Don’t Believe the Truth is the sixth studio album by English rock band Oasis. It was released on 30 May 2005 by Big Brother Recordings. It reached number one in the UK Albums Chart with first week sales of 237,865, and is the 32nd fastest selling album ever in the UK. The album entered the US charts at number 12, with 65,000 copies sold in the first week, the highest any Oasis album had reached there since 1997’s Be Here Now, although its chart stay was brief. Don’t Believe the Truth went triple platinum in the UK in the first week of 2006 (900,000+ sales), and in the US has sold more than 200,000 copies.

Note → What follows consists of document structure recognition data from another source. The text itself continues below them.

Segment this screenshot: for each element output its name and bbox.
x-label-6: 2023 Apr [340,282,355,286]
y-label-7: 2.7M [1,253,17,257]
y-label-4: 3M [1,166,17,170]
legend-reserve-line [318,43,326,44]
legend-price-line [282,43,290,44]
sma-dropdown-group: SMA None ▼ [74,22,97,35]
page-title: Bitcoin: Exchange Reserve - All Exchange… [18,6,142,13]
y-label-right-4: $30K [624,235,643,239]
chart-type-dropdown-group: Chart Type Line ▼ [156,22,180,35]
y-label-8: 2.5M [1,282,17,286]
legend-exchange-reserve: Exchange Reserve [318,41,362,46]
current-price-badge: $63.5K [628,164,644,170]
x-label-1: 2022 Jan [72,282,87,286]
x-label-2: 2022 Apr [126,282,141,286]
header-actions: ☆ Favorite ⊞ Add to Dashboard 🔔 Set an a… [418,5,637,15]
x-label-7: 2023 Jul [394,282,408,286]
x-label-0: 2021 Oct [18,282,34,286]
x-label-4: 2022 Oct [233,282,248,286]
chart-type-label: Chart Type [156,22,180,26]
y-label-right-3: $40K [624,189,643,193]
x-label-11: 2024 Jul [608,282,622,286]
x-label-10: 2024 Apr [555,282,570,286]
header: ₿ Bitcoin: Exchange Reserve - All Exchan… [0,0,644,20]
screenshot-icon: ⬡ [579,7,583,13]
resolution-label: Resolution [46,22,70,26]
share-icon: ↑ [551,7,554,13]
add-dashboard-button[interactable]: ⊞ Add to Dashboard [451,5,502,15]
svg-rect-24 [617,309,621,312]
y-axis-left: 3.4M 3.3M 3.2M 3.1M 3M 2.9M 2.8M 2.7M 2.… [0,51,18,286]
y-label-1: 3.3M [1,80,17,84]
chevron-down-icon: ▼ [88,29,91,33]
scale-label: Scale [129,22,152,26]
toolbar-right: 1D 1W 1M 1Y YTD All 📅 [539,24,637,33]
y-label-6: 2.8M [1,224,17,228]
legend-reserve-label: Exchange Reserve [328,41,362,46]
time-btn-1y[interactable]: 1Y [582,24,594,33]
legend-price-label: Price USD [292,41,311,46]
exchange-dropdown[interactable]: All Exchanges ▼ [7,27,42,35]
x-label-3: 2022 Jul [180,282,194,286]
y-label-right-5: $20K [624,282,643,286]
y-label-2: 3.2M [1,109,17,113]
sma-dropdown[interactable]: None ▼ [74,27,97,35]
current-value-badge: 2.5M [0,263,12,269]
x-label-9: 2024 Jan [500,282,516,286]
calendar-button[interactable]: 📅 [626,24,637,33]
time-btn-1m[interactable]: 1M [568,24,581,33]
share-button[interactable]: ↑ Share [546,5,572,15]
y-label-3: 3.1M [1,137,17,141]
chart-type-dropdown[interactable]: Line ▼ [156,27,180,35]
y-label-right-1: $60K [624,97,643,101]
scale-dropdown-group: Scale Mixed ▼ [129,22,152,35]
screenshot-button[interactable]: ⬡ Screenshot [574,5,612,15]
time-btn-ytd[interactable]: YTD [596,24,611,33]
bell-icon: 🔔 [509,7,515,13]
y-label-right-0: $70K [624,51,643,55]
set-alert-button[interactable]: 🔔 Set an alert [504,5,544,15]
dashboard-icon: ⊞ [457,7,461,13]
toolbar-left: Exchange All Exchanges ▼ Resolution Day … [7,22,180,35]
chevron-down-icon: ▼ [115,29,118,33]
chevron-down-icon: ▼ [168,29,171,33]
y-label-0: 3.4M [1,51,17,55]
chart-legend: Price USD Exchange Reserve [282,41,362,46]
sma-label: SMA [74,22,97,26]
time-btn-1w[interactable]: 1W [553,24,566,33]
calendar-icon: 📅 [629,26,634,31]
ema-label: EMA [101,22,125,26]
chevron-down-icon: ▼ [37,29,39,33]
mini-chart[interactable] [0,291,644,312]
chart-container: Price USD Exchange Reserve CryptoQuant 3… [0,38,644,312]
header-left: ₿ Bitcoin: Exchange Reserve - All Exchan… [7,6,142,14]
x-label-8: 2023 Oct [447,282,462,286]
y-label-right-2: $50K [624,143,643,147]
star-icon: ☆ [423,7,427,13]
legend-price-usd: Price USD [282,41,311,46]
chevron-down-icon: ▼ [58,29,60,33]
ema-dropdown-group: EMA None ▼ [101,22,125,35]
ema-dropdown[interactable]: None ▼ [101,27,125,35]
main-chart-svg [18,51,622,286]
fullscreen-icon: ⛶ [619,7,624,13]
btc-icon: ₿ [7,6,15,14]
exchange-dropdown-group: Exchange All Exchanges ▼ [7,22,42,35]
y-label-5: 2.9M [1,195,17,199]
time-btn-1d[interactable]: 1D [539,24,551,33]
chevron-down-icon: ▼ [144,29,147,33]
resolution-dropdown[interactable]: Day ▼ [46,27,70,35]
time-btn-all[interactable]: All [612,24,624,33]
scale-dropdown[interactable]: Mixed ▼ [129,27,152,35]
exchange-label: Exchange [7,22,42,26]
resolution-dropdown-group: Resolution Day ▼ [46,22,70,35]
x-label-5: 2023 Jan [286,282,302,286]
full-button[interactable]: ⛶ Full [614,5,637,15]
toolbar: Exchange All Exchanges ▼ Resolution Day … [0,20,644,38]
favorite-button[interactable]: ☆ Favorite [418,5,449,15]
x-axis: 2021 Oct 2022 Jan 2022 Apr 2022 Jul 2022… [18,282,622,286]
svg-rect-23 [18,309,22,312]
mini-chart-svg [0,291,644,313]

As with the previous album, Don’t Believe The Truth had significant writing contributions from members other than chief songwriter Noel Gallagher, and the album is the first where all duties were divided between the band members. On some of the tracks regular bass player Andy Bell handled guitar, while Gem Archer and Noel Gallagher contributed bass to other songs. Don’t Believe the Truth is the first Oasis record to feature the drumming of Zak Starkey, an auxiliary member of Oasis, who performed and toured with them following the departure of longtime drummer Alan White, and appeared on the DVD praising all members’ contributions. The album received positive reviews from critics, and many cited it as Oasis’s best album in a decade.
Liam Gallagher also had a larger impact on the album through his developing songwriting. Noel has said that the album is his favourite of Oasis’ last four, because all members contributed to it. This, he claims, has given it a different feel from a typically Noel-written Oasis album.

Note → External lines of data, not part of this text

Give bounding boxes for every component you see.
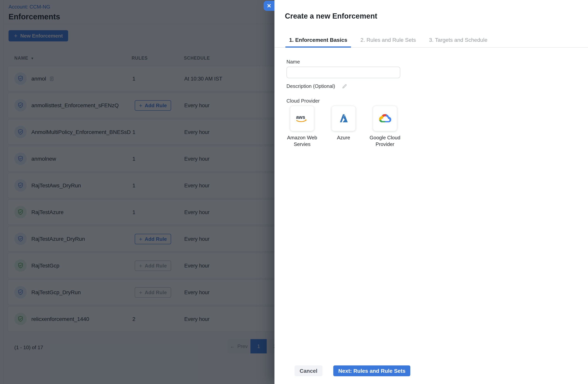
- gcp-logo-icon[interactable]: [373, 106, 397, 131]
- drawer-title: Create a new Enforcement: [285, 12, 377, 21]
- provider-label: Azure: [320, 134, 367, 141]
- tab-2[interactable]: 2. Rules and Rule Sets: [357, 33, 420, 47]
- next-rules-button[interactable]: Next: Rules and Rule Sets: [333, 365, 411, 376]
- provider-option-aws[interactable]: awsAmazon Web Servies: [290, 106, 314, 131]
- cancel-button[interactable]: Cancel: [294, 365, 322, 376]
- drawer-close-button[interactable]: ✕: [264, 1, 274, 11]
- drawer-footer: Cancel Next: Rules and Rule Sets: [294, 365, 411, 376]
- create-enforcement-drawer: Create a new Enforcement 1. Enforcement …: [274, 0, 588, 384]
- description-label: Description (Optional): [286, 83, 335, 89]
- provider-option-gcp[interactable]: Google Cloud Provider: [373, 106, 397, 131]
- provider-label: Google Cloud Provider: [362, 134, 408, 148]
- tab-3[interactable]: 3. Targets and Schedule: [425, 33, 491, 47]
- close-icon: ✕: [267, 3, 271, 9]
- drawer-tabs: 1. Enforcement Basics2. Rules and Rule S…: [274, 33, 588, 48]
- name-input[interactable]: [286, 66, 400, 78]
- edit-pencil-icon[interactable]: [342, 84, 347, 89]
- svg-text:aws: aws: [296, 114, 305, 120]
- provider-label: Amazon Web Servies: [279, 134, 325, 148]
- cloud-provider-label: Cloud Provider: [286, 98, 320, 104]
- aws-logo-icon[interactable]: aws: [290, 106, 314, 131]
- tab-1[interactable]: 1. Enforcement Basics: [285, 33, 351, 47]
- cloud-provider-options: awsAmazon Web ServiesAzureGoogle Cloud P…: [290, 106, 397, 131]
- name-label: Name: [286, 59, 300, 65]
- azure-logo-icon[interactable]: [331, 106, 356, 131]
- provider-option-azure[interactable]: Azure: [331, 106, 356, 131]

The band embarked on a massive worldwide tour that started off at the London Astoria for their Don’t Believe the Truth Tour, visiting 26 countries and playing to 3.2 million people at a total of 113 concerts. This resulted in the making of Lord Don’t Slow Me Down, a film later released on DVD. To date, the album has sold more than six million copies worldwide.
Love like a bomb is track 4 and written by Liam Gallagher and Gem Archer.
You could blow with this You could blow with that You could blow with this You could blow with that You could blow with this You could blow with that You could blow with this You could blow with that….repeated and repeated !
Cuts Like a Knife is the third studio album by Canadian singer-songwriter Bryan Adams. Released on 18 January 1983 by A&M Records, the album was a huge commercial success in the United States and Canada, whereas in the UK and other countries, it sold poorly. After the release of Adams’ fourth album Reckless in late 1984, the album would chart on the British album chart and would later be certified Silver by the BPI. It was recorded at Little Mountain Sound, Vancouver, British Columbia, Canada.
Three singles were released worldwide from the album: “Straight from the Heart“, “Cuts Like a Knife” and “This Time“; the three were responsible for launching Adams into mainstream popularity. A further two singles were released in specific territories.